Je ne crains pas d’exagérer cette tendance de l’esprit français vers le substantiel et le permanent. A l’heure actuelle, où les vérités perdurables, dont a vécu jusqu’ici l’humanité, subissent une éclipse angoissante, cette tendance sera peut-être, pour nous et pour les hommes de bonne volonté ; le salut.
Sans doute, on peut nous reprocher de sacrifier trop, dans cette recherche du substantiel et du permanent, à notre besoin de simplification et de clarté. Cela est bien possible. Mais le fait est que nous avons un goût très vif de la clarté, et qu’elle est en quelque sorte nécessaire à notre hygiène mentale. La clarté est par excellence la vertu intellectuelle française. Et pourtant, nous aussi, nous avons eu nos obscuristes à toutes les époques de notre littérature, depuis un Maurice Scève et un Rabelais lui-même, jusqu’aux Mallarmé et jusqu’aux Rimbaud de notre école symboliste, pour ne parler que des morts.

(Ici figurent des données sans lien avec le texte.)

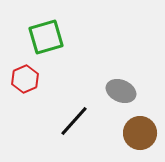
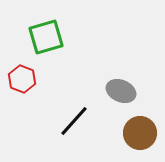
red hexagon: moved 3 px left; rotated 16 degrees counterclockwise
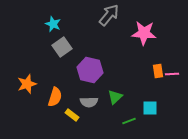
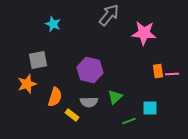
gray square: moved 24 px left, 13 px down; rotated 24 degrees clockwise
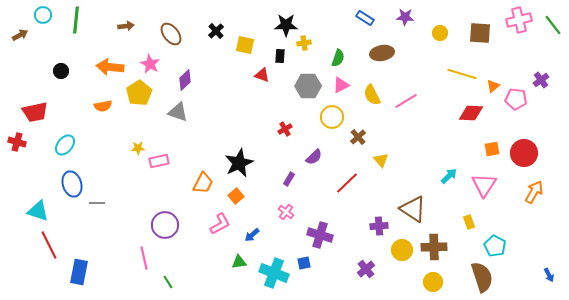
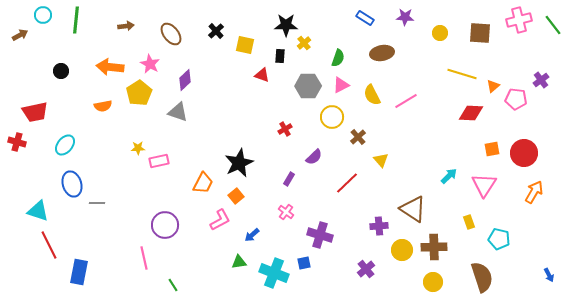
yellow cross at (304, 43): rotated 32 degrees counterclockwise
pink L-shape at (220, 224): moved 4 px up
cyan pentagon at (495, 246): moved 4 px right, 7 px up; rotated 15 degrees counterclockwise
green line at (168, 282): moved 5 px right, 3 px down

N’hésitons point à le dire : l’obscurité est une infirmité mentale. Il y a des esprits qui n’arriveront jamais à voir clair dans leurs propres idées, qui ne trouveront jamais les mots ni les phrases idoines à les exprimer, et qui trahiront perpétuellement la fonction essentielle du langage, qui est de mettre en commun les idées, de sorte que le langage est le premier des liens sociaux et que la langue la plus claire est aussi la langue la plus sociable du monde. Ces esprits-là finissent par tourner cette infirmité congénitale en originalité. Ils la cultivent astucieusement, ils raffinent daris le charabia, sachant parfaitement que l’incompréhensible inspire le plus grand respect aux philistins et que le galimatias prétentieux est toujours sûr d’être acclamé par les snobs. Je me rappelle toujours un de mes vieux confrères sortant de l’audition d’un poème hermétique et abracadabrant et s’exclamant, en toute candeur et en levant les bras au ciel : « Je n’y comprends rien. Mais il faut avouer que c’est génial !... »
Les mêmes obscuristes nous parlent de a poésie pure » — qui est la leur, bien entendu, — comme s’il y avait de la poésie impure. Pour ma part, je ne connais que la poésie tout court. Et je constate que, si ces messieurs ont raison, les Hugo, les Lamartine, les Baudelaire même, comparés à eux, ne sont plus que des gribouilleurs. Si Baudelaire est un grand poète, je ne vois pas la possibilité de ranger sous le même vocable tel obscuriste d’aujourd’hui démesurément gonflé par le snobisme et par la réclame mercantile ou sectaire. Certains s’efforcent d’imposer je ne sais quel moyen d’expression intermédiaire entre la musique et le langage écrit ou parlé. Mais ils se servent de mots et non de sons, et les mots veulent dire quelque chose, étant faits pour cela. Les mots les obligent donc à dire quelque chose, faire passer ce quelque chose par la filière logique, et, comme ce qu’ils prétendent exprimer échappe à l’emprise verbale et répugne à la filière logique, leur prétention produit une cacophonie mentale intolérable.
Je sais bien qu’il y a des idées et des sentiments difficiles à exprimer. C’est l’épreuve du bon écrivain et surtout du grand écrivain que d’y réussir. Du moment que vous vous servez du mot, instrument logique et lien social, vous êtes forcé de vous faire comprendre, ou vous tombez dans un gâchis verbal qui n’est ni de la musique ni de la poésie et qu’après un moment d’illusion, vous ne comprenez plus vous-même. Il faut arriver à traduire en langage clair les idées les plus subtiles et les sentiments les plus insaisissables, ou, si l’on désespère d’y parvenir, s’arrêter franchement devant l’ineffable. Je ne connais pas d’écrivain plus clair que sainte Thérèse. Et pourtant elle ne s’est guère occupée traduire des états mystiques qu’elle a été seule ou presque seule à éprouver, et dont, nous profanes, nous n’avons aucune idée. Elle réussit souvent à nous les suggérer. Mais, quand cela dépasse ses moyens d’expression, elle l’avoue en toute humilité. Barrès a intitulé un de ses livres : le Mystère en pleine lumière, c’est-à-dire que, jusqu’à la dernière limite, il a essayé d’environner l’incompréhensible d’une zone lumineuse. Il nous laisse en pleine clarté sur la frontière impénétrable des ténèbres.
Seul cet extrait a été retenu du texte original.